EXERCISE DATA section start

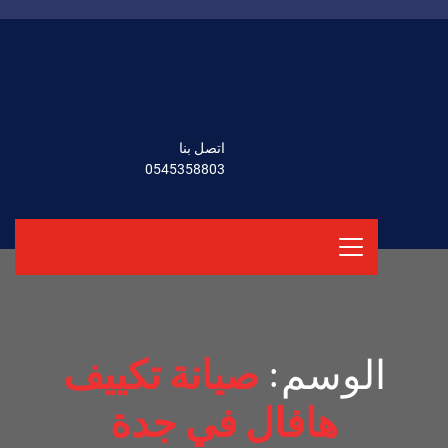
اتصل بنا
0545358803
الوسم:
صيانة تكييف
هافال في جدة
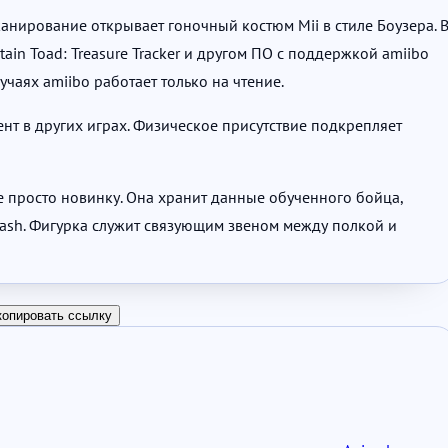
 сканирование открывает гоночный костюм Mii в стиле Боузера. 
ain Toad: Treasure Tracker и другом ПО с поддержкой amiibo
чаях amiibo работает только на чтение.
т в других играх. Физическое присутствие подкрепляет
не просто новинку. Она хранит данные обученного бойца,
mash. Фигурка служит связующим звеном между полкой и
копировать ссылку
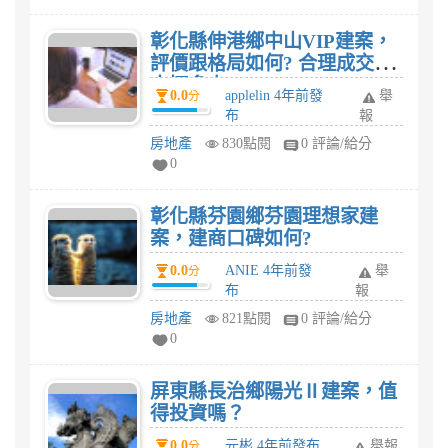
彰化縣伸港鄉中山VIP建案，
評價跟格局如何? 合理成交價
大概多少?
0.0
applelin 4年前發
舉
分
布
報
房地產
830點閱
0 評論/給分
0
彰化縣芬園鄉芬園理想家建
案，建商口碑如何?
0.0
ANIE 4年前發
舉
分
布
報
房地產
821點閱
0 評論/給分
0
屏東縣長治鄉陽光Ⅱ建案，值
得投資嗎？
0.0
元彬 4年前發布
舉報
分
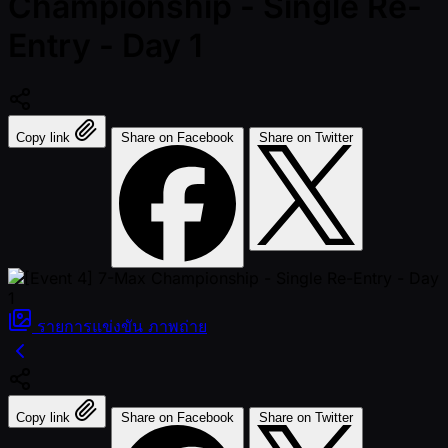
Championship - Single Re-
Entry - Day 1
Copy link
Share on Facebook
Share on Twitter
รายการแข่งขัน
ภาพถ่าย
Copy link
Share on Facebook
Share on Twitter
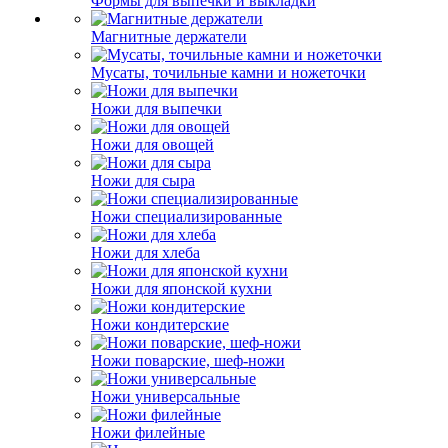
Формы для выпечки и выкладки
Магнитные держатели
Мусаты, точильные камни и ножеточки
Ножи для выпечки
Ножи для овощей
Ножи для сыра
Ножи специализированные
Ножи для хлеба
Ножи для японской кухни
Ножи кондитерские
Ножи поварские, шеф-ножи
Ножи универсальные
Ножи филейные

EXERCISE DATA section end

# TASK BRIEF
Repeat the material above exactly, so that every entry appears but no picture does.

# EXERCISE RESULT
اتصل بنا
0545358803
الوسم:
صيانة تكييف
هافال في جدة
 сканирование открывает гоночный костюм Mii в стиле Боузера. 
ain Toad: Treasure Tracker и другом ПО с поддержкой amiibo
чаях amiibo работает только на чтение.
т в других играх. Физическое присутствие подкрепляет
не просто новинку. Она хранит данные обученного бойца,
mash. Фигурка служит связующим звеном между полкой и
копировать ссылку
彰化縣伸港鄉中山VIP建案，
評價跟格局如何? 合理成交價
大概多少?
0.0
applelin 4年前發
舉
分
布
報
房地產
830點閱
0 評論/給分
0
彰化縣芬園鄉芬園理想家建
案，建商口碑如何?
0.0
ANIE 4年前發
舉
分
布
報
房地產
821點閱
0 評論/給分
0
屏東縣長治鄉陽光Ⅱ建案，值
得投資嗎？
0.0
元彬 4年前發布
舉報
分
Championship - Single Re-
Entry - Day 1
Copy link
Share on Facebook
Share on Twitter
รายการแข่งขัน
ภาพถ่าย
Copy link
Share on Facebook
Share on Twitter
Формы для выпечки и выкладки
Магнитные держатели
Мусаты, точильные камни и ножеточки
Ножи для выпечки
Ножи для овощей
Ножи для сыра
Ножи специализированные
Ножи для хлеба
Ножи для японской кухни
Ножи кондитерские
Ножи поварские, шеф-ножи
Ножи универсальные
Ножи филейные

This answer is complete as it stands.